El hombre se detiene a una distancia prudente. Gracias, agente; no era necesaria la invitación. No me llame agente; no estoy de servicio y mi nombre es Jacinta. El hombre se encuentra rodeado por un aroma intenso que recuerda a las iglesias, al incienso, aunque no es un olor tan empalagoso. El galán huele raro, piensa Jacinta. La policía trata de disimular las ganas que tiene de ligar con el hombre de la chaqueta azul. Un desconocido en un pueblo como el suyo es una pieza muy valiosa. Todo el mundo estará enterado de la hazaña la mañana siguiente y el olfato le dice que en una semana todas teñidas de rubia. Me llamo Álex; encantado. Alarga el brazo para que Jacinta vea su mano abierta, ese trocito de piel que si toca le volverá completamente loca. Siempre ocurre y en este pueblo mugriento es cosa segura, piensa. Estrechan las manos y él, con un movimiento tranquilo, elegante y varonil, se acerca para besar en la mejilla a Jacinta. Ella sabe que está a punto de tener la aventura de su vida; él sabe que puede ser divertido dormir con una paleta y perdonarle la vida sin que lo sepa. Tras el segundo beso, justo antes de retirarse, Álex dice que está realmente encantado. Confiesa que es la primera vez que pisa el pueblo y que le vendría de maravilla conocer algún lugar en el que se pueda tomar una copa tranquilamente. Jacinta no se piensa la contestación. Vivo a cinco minutos de aquí. Tengo que tomar un baño y en una hora seré todo tuya, Álex. Además, tengo un par de botellas de vino que seguro que te gustan. ¿Me acompañas? El hombre asiente y hace un gesto que indica a la policía que puede empezar a caminar y que él le seguirá. Piensa en si la casa de esa paleta tendrá corral y si el baño estará allí. Jacinta piensa en el olor a casi incienso. Le recuerda a algo y no termina de saber a qué.

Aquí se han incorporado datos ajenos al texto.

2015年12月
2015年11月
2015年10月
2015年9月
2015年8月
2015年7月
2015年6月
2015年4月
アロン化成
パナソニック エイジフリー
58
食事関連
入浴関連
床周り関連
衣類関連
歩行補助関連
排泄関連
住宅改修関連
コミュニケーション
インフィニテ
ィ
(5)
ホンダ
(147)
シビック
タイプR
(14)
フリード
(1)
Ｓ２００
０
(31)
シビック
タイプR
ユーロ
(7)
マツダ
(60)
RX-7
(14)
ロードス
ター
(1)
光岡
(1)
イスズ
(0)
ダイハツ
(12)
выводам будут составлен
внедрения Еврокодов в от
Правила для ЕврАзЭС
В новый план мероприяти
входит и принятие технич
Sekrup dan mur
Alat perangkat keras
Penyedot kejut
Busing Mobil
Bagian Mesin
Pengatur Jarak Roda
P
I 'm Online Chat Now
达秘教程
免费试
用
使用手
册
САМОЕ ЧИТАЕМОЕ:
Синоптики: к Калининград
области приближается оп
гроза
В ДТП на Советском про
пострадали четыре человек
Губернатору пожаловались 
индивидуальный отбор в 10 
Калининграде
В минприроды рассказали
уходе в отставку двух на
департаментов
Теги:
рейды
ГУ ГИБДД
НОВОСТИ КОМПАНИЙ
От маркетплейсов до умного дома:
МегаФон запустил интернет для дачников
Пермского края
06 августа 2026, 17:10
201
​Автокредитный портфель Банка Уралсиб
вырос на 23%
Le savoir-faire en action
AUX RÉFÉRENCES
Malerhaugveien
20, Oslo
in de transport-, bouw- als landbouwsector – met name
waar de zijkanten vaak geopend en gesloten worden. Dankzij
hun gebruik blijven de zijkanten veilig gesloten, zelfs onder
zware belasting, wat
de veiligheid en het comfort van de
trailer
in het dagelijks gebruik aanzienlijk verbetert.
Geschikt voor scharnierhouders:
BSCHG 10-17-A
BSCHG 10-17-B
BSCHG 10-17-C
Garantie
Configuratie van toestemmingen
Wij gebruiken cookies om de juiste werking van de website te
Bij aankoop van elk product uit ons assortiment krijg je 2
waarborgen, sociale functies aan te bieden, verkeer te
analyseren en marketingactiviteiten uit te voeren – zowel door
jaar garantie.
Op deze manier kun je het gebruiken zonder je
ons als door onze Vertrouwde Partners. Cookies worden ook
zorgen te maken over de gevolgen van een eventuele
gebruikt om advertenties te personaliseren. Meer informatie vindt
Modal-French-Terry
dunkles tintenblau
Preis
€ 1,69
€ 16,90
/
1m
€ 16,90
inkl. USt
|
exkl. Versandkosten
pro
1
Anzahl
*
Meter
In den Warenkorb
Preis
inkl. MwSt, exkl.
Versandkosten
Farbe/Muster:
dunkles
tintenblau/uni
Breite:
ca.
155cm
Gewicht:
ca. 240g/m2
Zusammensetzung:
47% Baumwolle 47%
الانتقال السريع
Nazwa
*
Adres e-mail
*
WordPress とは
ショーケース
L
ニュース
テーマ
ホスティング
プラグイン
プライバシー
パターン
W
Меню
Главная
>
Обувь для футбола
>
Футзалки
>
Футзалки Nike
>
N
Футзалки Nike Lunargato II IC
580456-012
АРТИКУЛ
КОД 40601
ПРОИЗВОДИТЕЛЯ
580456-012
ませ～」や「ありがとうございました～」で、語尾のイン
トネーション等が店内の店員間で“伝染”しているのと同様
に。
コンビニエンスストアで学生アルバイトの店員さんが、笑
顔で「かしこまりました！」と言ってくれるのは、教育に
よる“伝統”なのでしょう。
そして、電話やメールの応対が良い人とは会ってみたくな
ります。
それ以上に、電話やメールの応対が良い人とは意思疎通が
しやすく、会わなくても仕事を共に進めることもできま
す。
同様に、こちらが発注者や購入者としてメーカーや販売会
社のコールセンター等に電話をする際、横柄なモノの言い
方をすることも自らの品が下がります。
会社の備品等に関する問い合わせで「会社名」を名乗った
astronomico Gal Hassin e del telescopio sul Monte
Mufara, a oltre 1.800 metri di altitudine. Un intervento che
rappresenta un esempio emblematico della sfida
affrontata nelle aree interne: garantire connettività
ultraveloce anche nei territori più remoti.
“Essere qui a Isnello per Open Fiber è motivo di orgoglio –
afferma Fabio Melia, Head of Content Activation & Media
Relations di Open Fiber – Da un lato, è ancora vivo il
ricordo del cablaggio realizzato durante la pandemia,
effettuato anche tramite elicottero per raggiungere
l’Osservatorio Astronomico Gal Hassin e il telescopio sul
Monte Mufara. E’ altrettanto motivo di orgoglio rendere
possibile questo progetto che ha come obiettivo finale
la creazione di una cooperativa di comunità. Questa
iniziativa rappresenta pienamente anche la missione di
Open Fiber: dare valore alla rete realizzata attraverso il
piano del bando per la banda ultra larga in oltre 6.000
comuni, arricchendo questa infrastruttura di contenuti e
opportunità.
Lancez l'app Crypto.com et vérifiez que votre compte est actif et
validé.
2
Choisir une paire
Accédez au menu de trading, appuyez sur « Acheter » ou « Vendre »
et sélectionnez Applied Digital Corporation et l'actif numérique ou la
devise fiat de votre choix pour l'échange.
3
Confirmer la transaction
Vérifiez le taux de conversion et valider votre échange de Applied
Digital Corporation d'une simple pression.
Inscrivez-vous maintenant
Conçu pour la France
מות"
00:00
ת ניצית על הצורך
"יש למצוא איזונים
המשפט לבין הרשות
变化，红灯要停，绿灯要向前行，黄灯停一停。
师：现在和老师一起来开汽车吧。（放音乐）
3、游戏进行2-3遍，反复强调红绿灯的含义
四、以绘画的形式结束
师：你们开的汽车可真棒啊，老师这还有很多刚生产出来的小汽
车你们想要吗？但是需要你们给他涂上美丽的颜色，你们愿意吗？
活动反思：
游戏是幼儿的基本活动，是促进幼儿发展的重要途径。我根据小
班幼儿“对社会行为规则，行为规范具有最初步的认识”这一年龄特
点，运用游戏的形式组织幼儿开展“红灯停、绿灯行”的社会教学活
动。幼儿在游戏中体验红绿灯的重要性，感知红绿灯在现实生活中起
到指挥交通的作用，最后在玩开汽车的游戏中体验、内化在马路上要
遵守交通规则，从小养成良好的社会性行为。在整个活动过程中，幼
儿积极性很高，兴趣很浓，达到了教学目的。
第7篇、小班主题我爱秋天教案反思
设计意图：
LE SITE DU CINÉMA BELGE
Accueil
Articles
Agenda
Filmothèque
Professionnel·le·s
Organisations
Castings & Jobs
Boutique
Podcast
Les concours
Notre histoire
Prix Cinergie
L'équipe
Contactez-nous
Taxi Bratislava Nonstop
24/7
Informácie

Día uno de dos. 20.00 horas.
No han pasado ni quince minutos desde que se han conocido y Jacinta se ha liado la manta a la cabeza; así se refiere la mujer a echar una cana al aire sin pensarlo dos veces. Ya es suya y como es rubia todo está bien. No le desagrada. Apenas han hablado y eso es de agradecer. En la cama se entrega aunque nada de numeritos ni de innovaciones. Mucha chaqueta azul, mucha tontería con los besitos y los murmullos y luego resulta que es más de lo mismo. Pero es forastero y yo rubia, piensa.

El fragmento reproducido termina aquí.